Barton was a founding member of the Kerrville Optimist Club and was president of the Kerrville Jaycees in the early ’60s. He also was a founding member of The Poverty Playboys, a bluegrass band for which he played tenor banjo and was the lead vocalist. For a time, his wife Joyce (also a 1956 Schreiner graduate) and oldest son Clay played with the band. The Playboys played for Recall 1985 and “retired” in 2005.  “Bob was a pretty fair banjo player,” Carlisle said.

Barton is a longtime member of the First Presbyterian Church in Kerrville, where he has been both an elder and a deacon.  For the past decade, Barton has been a senior district judge for Kerr County and has continued to write about Texas law. He has co-authored the “Texas Rules of Evidence Trial Book” and written “Fundamentals of Texas Trial Practice.”  He and wife Joyce have three children and three grandchildren.

“I am pleased with what has occurred with Schreiner,” Barton said. “I think the changes were necessary, but I enjoyed the military environment, the structure, discipline and camaraderie of my time there.”

     


Grady Spencer Blocker


In his nomination letter for Grady Spencer Blocker ’51, Wendell Mayes ’42 wrote, “There are many different relationships that come to my mind when I think of Spencer, but my first thought always relates to Schreiner—to the dedication and loyalty he has shown to Schreiner through the years since he was a teenage cadet.” More than one person writing in support of Blocker’s nomination mentioned loyalty as one of his conspicuous virtues.  And he expresses that loyalty to Schreiner and to his community in Midland in concrete ways, contributing his time and donating funds to help both thrive.
 

 

Grady Spencer Blocker

 

 

 

Mayes said he knew of “no one who has been more active in Schreiner affairs than he has.”  “I was a student there only one year,” Blocker said. “Sometimes people ask me, ‘How come you’re so active, when you were there just a year?’ I tell them Schreiner was and is the most caring school in the nation.”  When asked why he didn’t return after that year, Blocker, who is from the much flatter Stanton area, said, “I got kind of claustrophobic with all those trees and hills around. I was dating my wife the year I went to Schreiner. Now that I think about it, that could have had something to do with it, too.”

Blocker has been a lifetime member of the Schreiner Former Student Association since 1989, and was president of SFSA 1995-1997. He also has generously supported Schreiner financially over the years. He has been a member of Schreiner Oaks Society since 1996. Schreiner Oaks are those who have remember Schreiner in their estate plans.

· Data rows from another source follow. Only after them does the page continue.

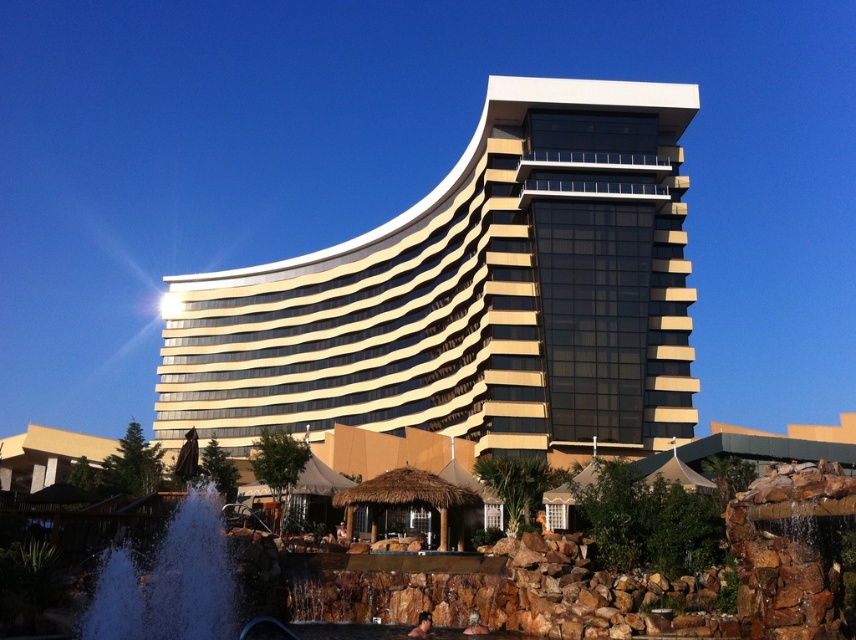 Question: Where is gold glass building at center located in relation to white frothy water at lower left in the image?

Choices:
 (A) left
 (B) right

Answer: (A)

Question: Among these objects, which one is nearest to the camera?

Choices:
 (A) gold glass building at center
 (B) white frothy water at lower left

Answer: (B)

Question: Can you confirm if gold glass building at center is smaller than white frothy water at lower left?

Choices:
 (A) no
 (B) yes

Answer: (A)

Question: Does gold glass building at center have a lesser width compared to white frothy water at lower left?

Choices:
 (A) no
 (B) yes

Answer: (A) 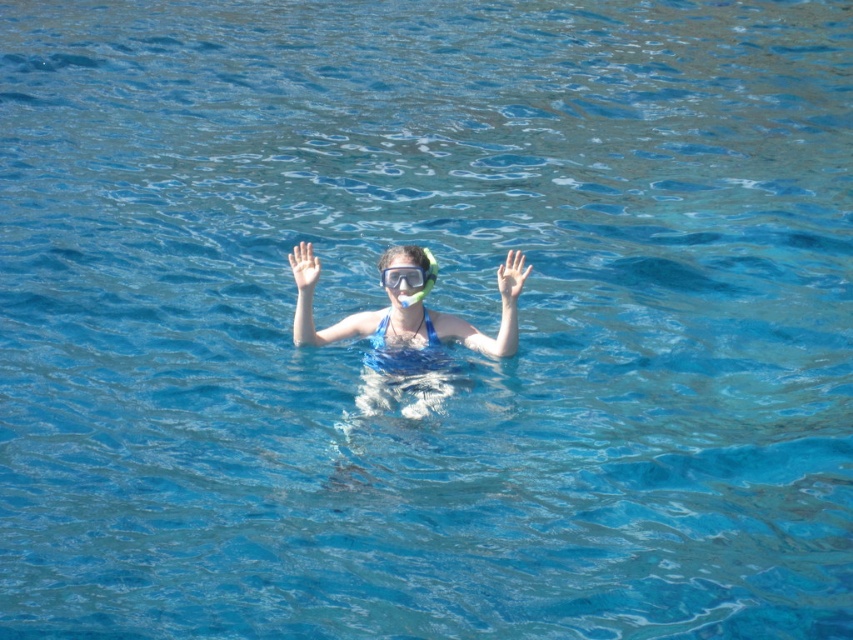 You are a lifeguard on duty and notice a swimmer in the water. You have to determine if their swimsuit is large enough to cover their goggles. Based on the image, does the matte blue swimsuit at center cover the clear plastic goggles at center?

The matte blue swimsuit at center has a larger size compared to clear plastic goggles at center, so yes, the swimsuit is large enough to cover the goggles.

From the picture: You are a lifeguard standing at the camera position. A swimmer is at point [506,296]. Your rescue buoy is 15 meters away from you. Can you reach the swimmer with the rescue buoy?

The point [506,296] is 14.86 meters from the camera, so yes, the rescue buoy can reach the swimmer because it is within the 15 meters range.

You are a lifeguard on duty and notice a swimmer in the water. You see the transparent rubber hand at center and the clear plastic goggles at center. Which object is located to the right of the other?

The transparent rubber hand at center is positioned on the right side of clear plastic goggles at center. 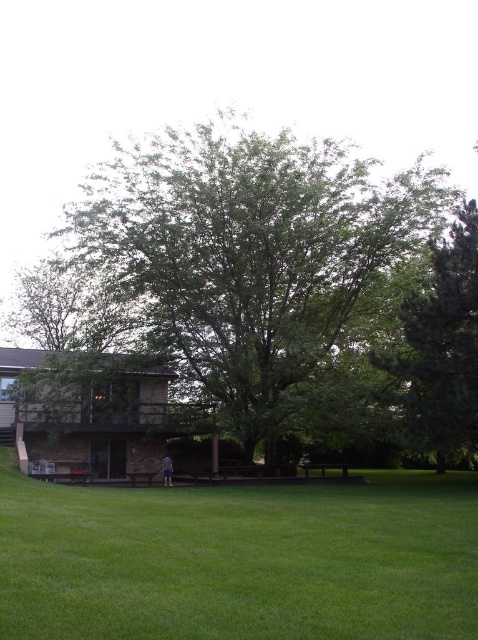 Between green grass at center and green leafy tree at right, which one is positioned higher?

Positioned higher is green grass at center.

Which is in front, point (314, 586) or point (456, 394)?

Point (314, 586) is more forward.

This screenshot has width=478, height=640. In order to click on green grass at center in this screenshot , I will do `click(239, 561)`.

Does point (47, 301) come closer to viewer compared to point (334, 596)?

No, it is behind (334, 596).

Is green leafy tree at center thinner than green grass at center?

No.

Is point (232, 260) less distant than point (405, 636)?

No, it is not.

The width and height of the screenshot is (478, 640). I want to click on green leafy tree at center, so click(x=234, y=273).

Does green leafy tree at center have a greater width compared to green leafy tree at right?

Yes, green leafy tree at center is wider than green leafy tree at right.

Which is behind, point (173, 300) or point (458, 276)?

The point (173, 300) is more distant.

In order to click on green leafy tree at center in this screenshot , I will do `click(234, 273)`.

This screenshot has height=640, width=478. In order to click on green leafy tree at center in this screenshot , I will do `click(234, 273)`. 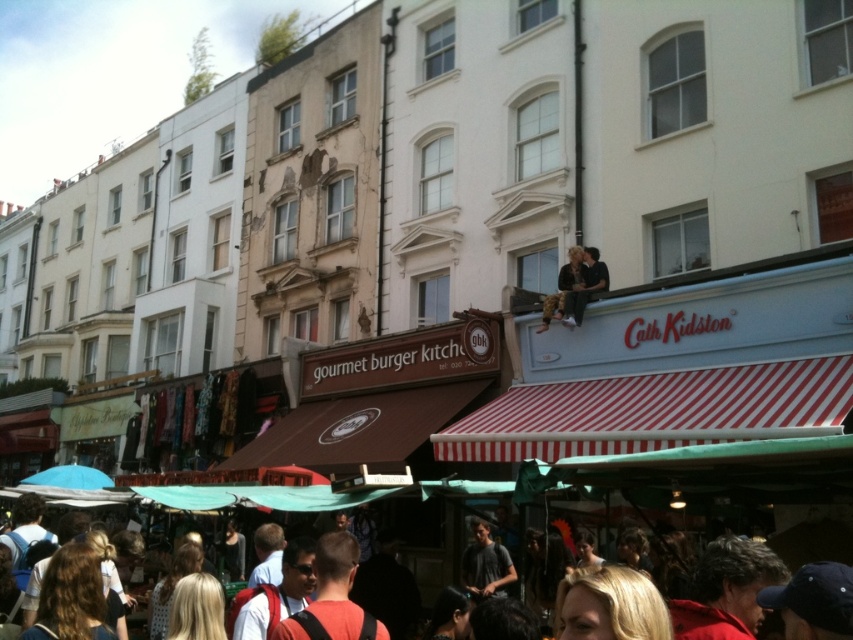 What is the position of the orange fabric backpack at lower center relative to the brown leather jacket at upper center?

The orange fabric backpack at lower center is positioned to the left of the brown leather jacket at upper center.

You are a photographer standing in the middle of the market street. You notice an orange fabric backpack at lower center and a person with blonde hair at lower center. Which object is located more to the left side of the scene?

The orange fabric backpack at lower center is positioned on the left side of blonde hair at lower center, so it is more to the left in the scene. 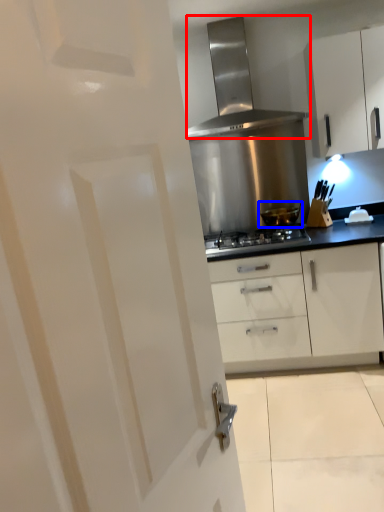 Question: Which object appears farthest to the camera in this image, home appliance (highlighted by a red box) or kitchen appliance (highlighted by a blue box)?

Choices:
 (A) home appliance
 (B) kitchen appliance

Answer: (B) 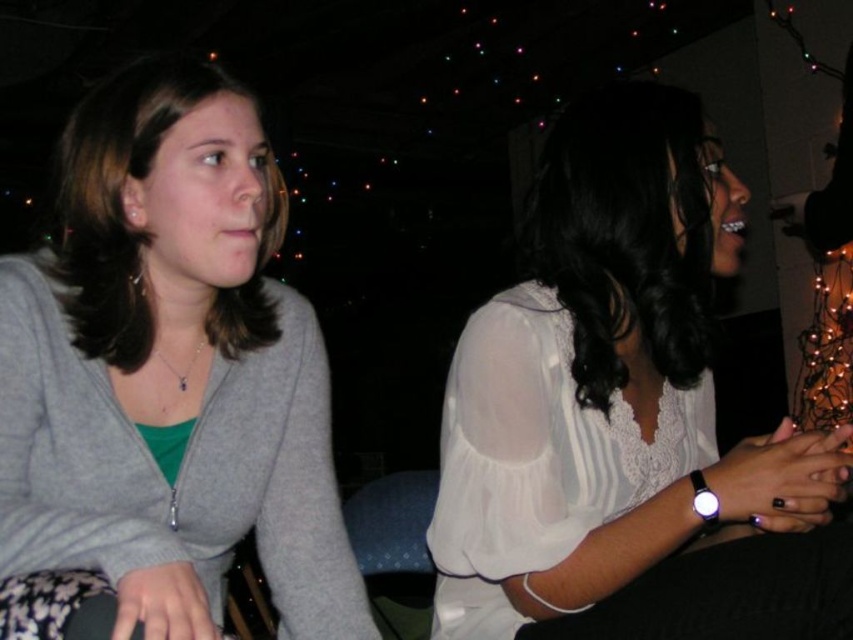 Based on the photo, does matte gray sweater at left appear under white sheer blouse at center?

In Midland, Blocker has had a long career as a savings and loan officer, and in commercial real estate. He also owns family farms in Martin County, Tex. He was a longtime member of the Midland Jaycees, and organized a reunion of former Jaycee members in 2005. He has long been an active part of Midland Chamber of Commerce and has a perfect attendance record for more than 30 years with the Midland Rotary Club.  “Spencer has been a mentor to many of us on Midland Jaycees and Rotary International, and we are grateful for his guidance,” Texas House of Representative speaker and long-time acquaintance Tom Craddick wrote.

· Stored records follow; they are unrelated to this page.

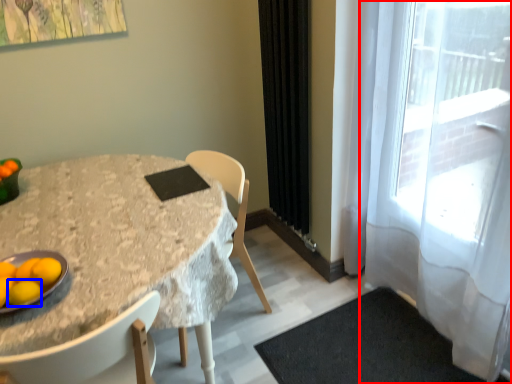 Question: Among these objects, which one is nearest to the camera, curtain (highlighted by a red box) or lemon (highlighted by a blue box)?

Choices:
 (A) curtain
 (B) lemon

Answer: (A) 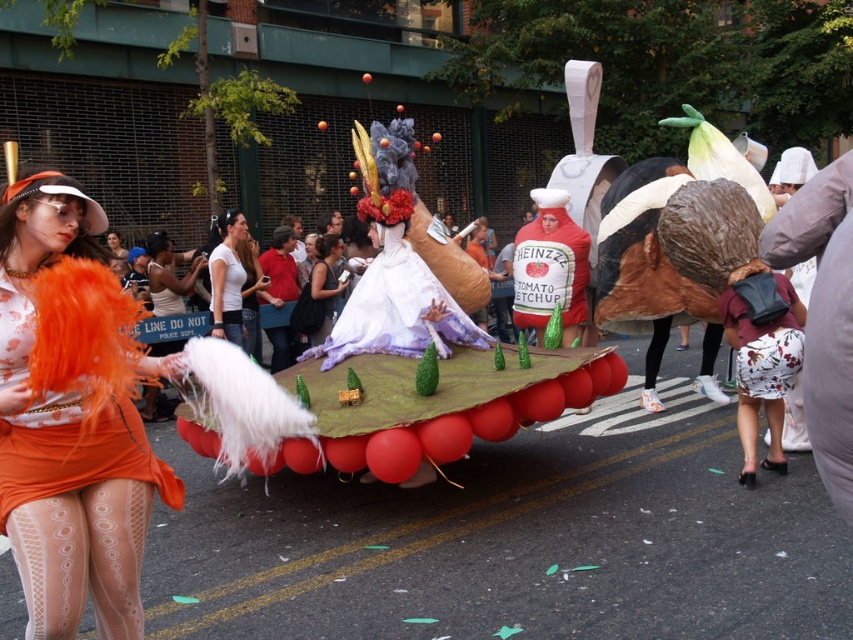 You are a photographer at the parade. You want to capture both the white matte shirt at center and the matte white dress at center in a single photo. Which one should you focus on to ensure both are in frame without cropping?

The white matte shirt at center is larger than the matte white dress at center, so focusing on the white matte shirt at center will help ensure both are visible in the frame without cropping. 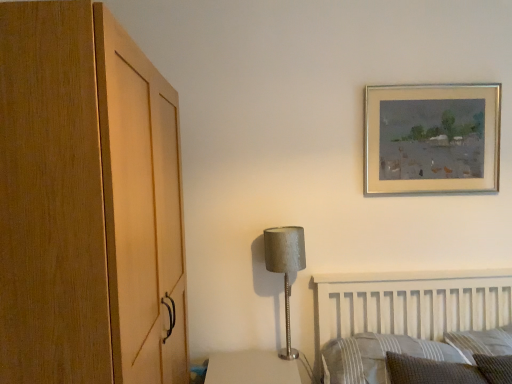 Image resolution: width=512 pixels, height=384 pixels. Find the location of `free space above satin silver lamp at center (from a real-world perspective)`. free space above satin silver lamp at center (from a real-world perspective) is located at coordinates (280, 232). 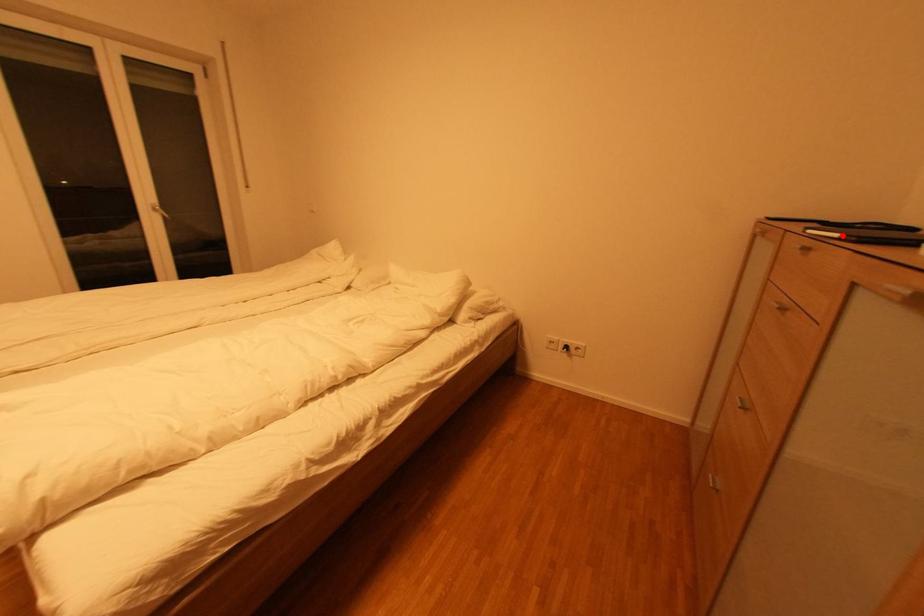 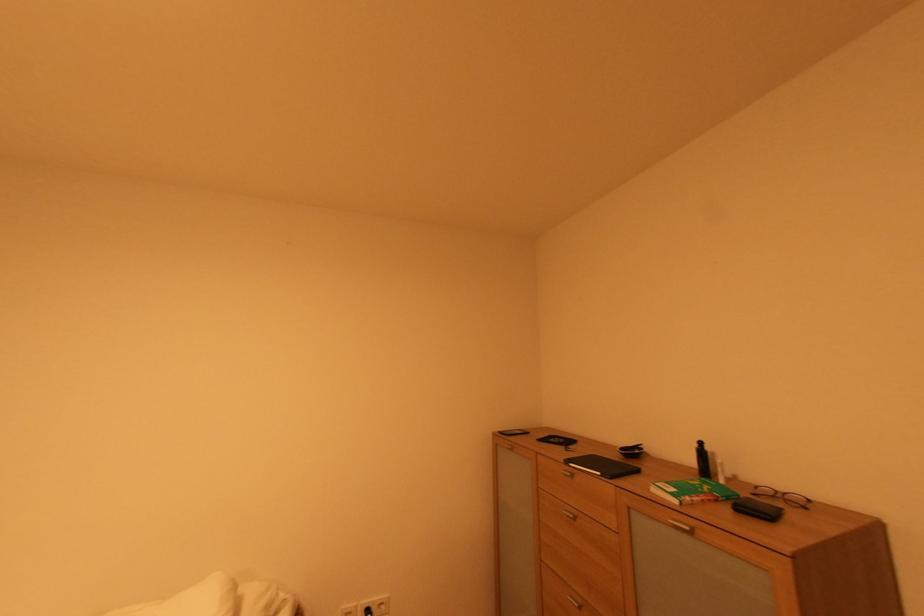 Locate, in the second image, the point that corresponds to the highlighted location in the first image.

(604, 475)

Blocker’s many civic activities over the years have included organizing Easter egg hunts and baseball and basketball leagues; Christmas for underprivileged children; and building a hill in Midland for the Soap Box Derby.   “At that time if was flat,” he said. “We didn’t even have an overpass. I spent one whole summer building that thing.”  The All-American Soap Box Derby organization credits Midland as a “breeding ground innovative Derby design” in the 1960s.

Blocker was modest about becoming a distinguished alumnus: “I keep telling everyone that this maybe waters down the honor.”  He wants to dedicate the honor to his wife, Anita, who died in 2006.  “She was the backbone of me,” he said.